Pure iridium metal is an extremely stable and dense transition metal.

Iridium is considered the most corrosion-resistant pure metal because of its resistance to attack from salts, oxides, mineral acids and aqua regia (a mixture of hydric and nitrochloric acids), while only being vulnerable to attack by molten salts such as sodium chloride and sodium cyanide.

The second most dense of all metal elements (behind only osmium, although this is debated), iridium, like other PGMs, has a high melting point and good mechanical strength at high temperatures.

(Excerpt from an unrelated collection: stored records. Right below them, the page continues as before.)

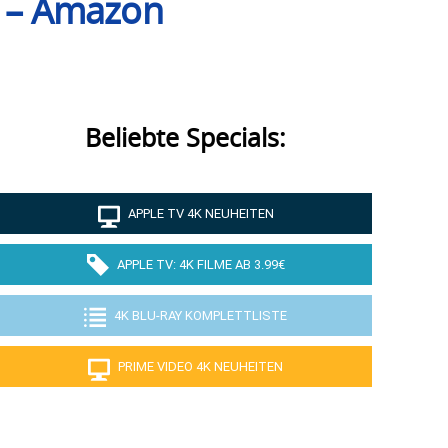
t – Amazon
Beliebte Specials:
APPLE TV 4K NEUHEITEN
APPLE TV: 4K FILME AB 3.99€
4K BLU-RAY KOMPLETTLISTE
PRIME VIDEO 4K NEUHEITEN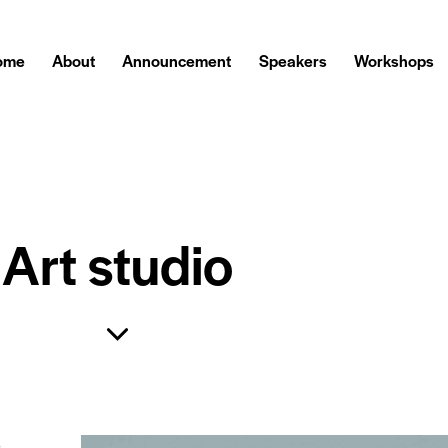
ome
About
Announcement
Speakers
Workshops
Art studio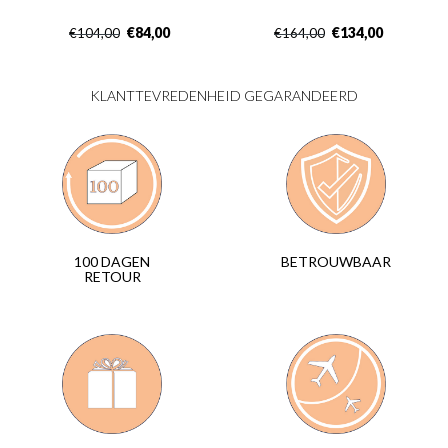
€
84,00
€
134,00
€
104,00
€
164,00
KLANTTEVREDENHEID GEGARANDEERD
BETROUWBAAR
100 DAGEN
RETOUR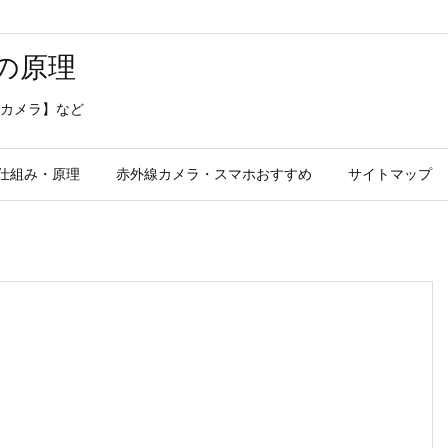
の原理
カメラ】など
仕組み・原理
赤外線カメラ・スマホおすすめ
サイトマップ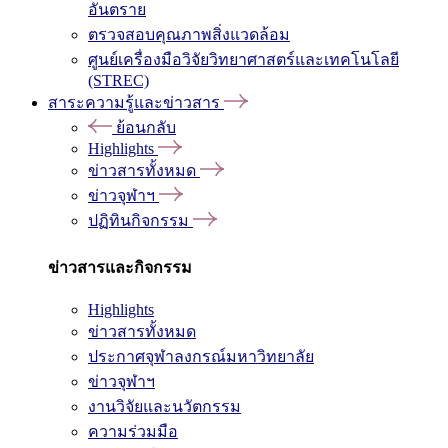
อันตราย
ตรวจสอบคุณภาพสิ่งแวดล้อม
ศูนย์เครื่องมือวิจัยวิทยาศาสตร์และเทคโนโลยี
(STREC)
สาระความรู้และข่าวสาร
ย้อนกลับ
Highlights
ข่าวสารทั้งหมด
ข่าวจุฬาฯ
ปฏิทินกิจกรรม
ข่าวสารและกิจกรรม
Highlights
ข่าวสารทั้งหมด
ประกาศจุฬาลงกรณ์มหาวิทยาลัย
ข่าวจุฬาฯ
งานวิจัยและนวัตกรรม
ความร่วมมือ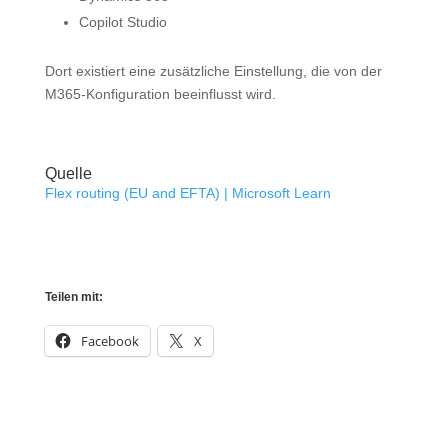
Copilot Studio
Dort existiert eine zusätzliche Einstellung, die von der
M365-Konfiguration beeinflusst wird.
Quelle
Flex routing (EU and EFTA) | Microsoft Learn
Teilen mit:
Facebook
X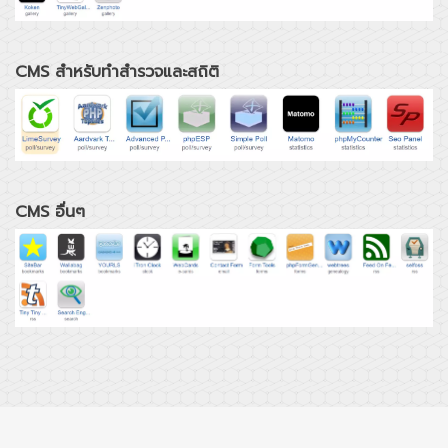
CMS สำหรับทำสำรวจและสถิติ
CMS อื่นๆ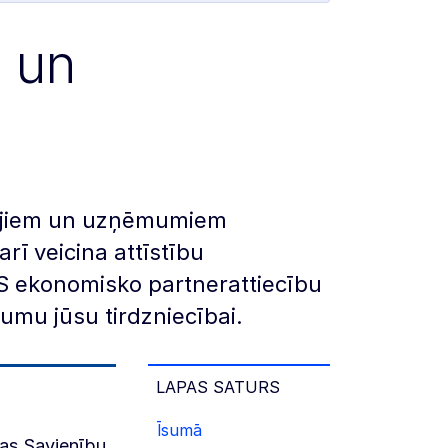
 un
tājiem un uzņēmumiem
rī veicina attīstību
ES ekonomisko partnerattiecību
bumu jūsu tirdzniecībai.
LAPAS SATURS
Īsumā
pas Savienību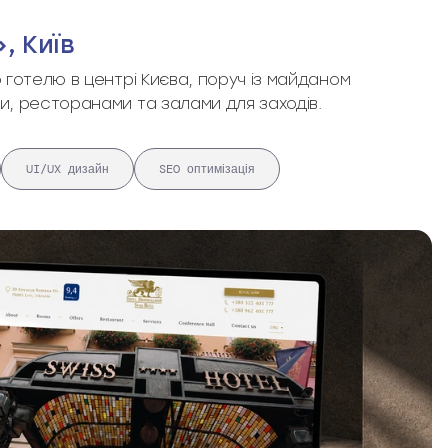
, Київ
 готелю в центрі Києва, поруч із майданом
и, ресторанами та залами для заходів.
UI/UX дизайн
SEO оптимізація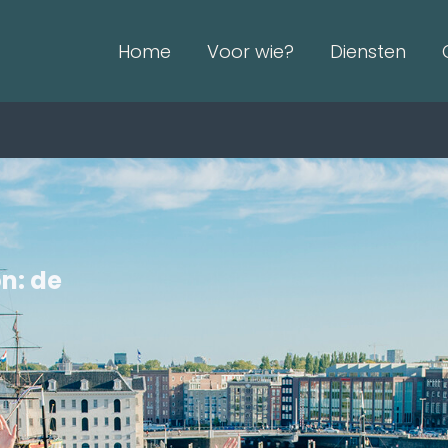
Home
Voor wie?
Diensten
on: de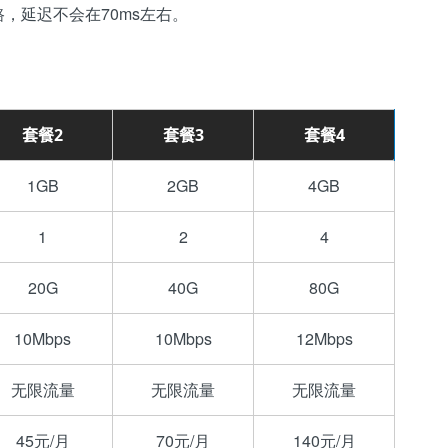
，延迟不会在70ms左右。
套餐2
套餐3
套餐4
1GB
2GB
4GB
1
2
4
20G
40G
80G
10Mbps
10Mbps
12Mbps
无限流量
无限流量
无限流量
45元/月
70元/月
140元/月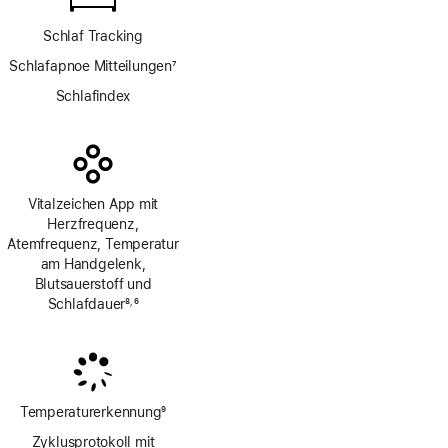
Schlaf Tracking
Schlafapnoe Mitteilungen
7
Fußnote
Schlafindex
Vitalzeichen App mit
Herzfrequenz,
Atemfrequenz, Temperatur
am Handgelenk,
Blutsauerstoff und
Schlafdauer
8
6
,
Fußnote
Fußnote
Temperaturerkennung
9
Fußnote
Zyklusprotokoll mit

Metallic iridium has the second-highest modulus of elasticity of all metal elements, meaning that it is very stiff and resistant to deformation, characteristics that make it difficult to fabricate into usable parts but which make it a valuable alloy-strengthening additive. Platinum, when alloyed with 50% iridium, for example, is nearly ten times harder than when in its pure state.


Smithson Tennant is credited with the discovery of iridium while examining platinum ore in 1804. However, crude indium metal was not extracted for another 10 years and a pure form of the metal was not produced until nearly 40 years after Tennant's discovery.

In 1834, John Isaac Hawkins developed the first commercial use for iridium. Hawkins had been searching for a hard material to form pen tips that would not wear out or break after repeated use. After hearing about the properties of the new element, he acquired some iridium-containing metal from Tennant's colleague William Wollaston and began producing the first iridium-tipped gold pens.

In the second half of the 19th century, the British firm Johnson-Matthey took the lead in developing and marketing iridium-platinum alloys. One of the initial uses of which was in Witworth cannons, which saw action during the American Civil War.

Prior to the introduction of iridium alloys, cannon vent pieces, which held the cannon's ignition, were notorious for deformation as a result of repeated ignition and high combustion temperatures. It was claimed that vent pieces made of iridium-containing alloys held their shape and form for over 3000 charges.

In 1908, Sir William Crookes designed the first iridium crucibles (vessels used for high-temperature chemical reactions), which he had produced by Johnson Matthey, and found had great advantages over pure platinum vessels.

The first iridium-ruthenium thermocouples were developed in the early 1930s and in the late 1960s, the development of dimensionally stable anodes (DSAs) significantly increased demand for the element.

Development of the anodes, which consist of titanium metal coated with PGM oxides, was a major advancement in the chloralkali process for producing chlorine and caustic soda and the anodes continue to be a major consumer of iridium.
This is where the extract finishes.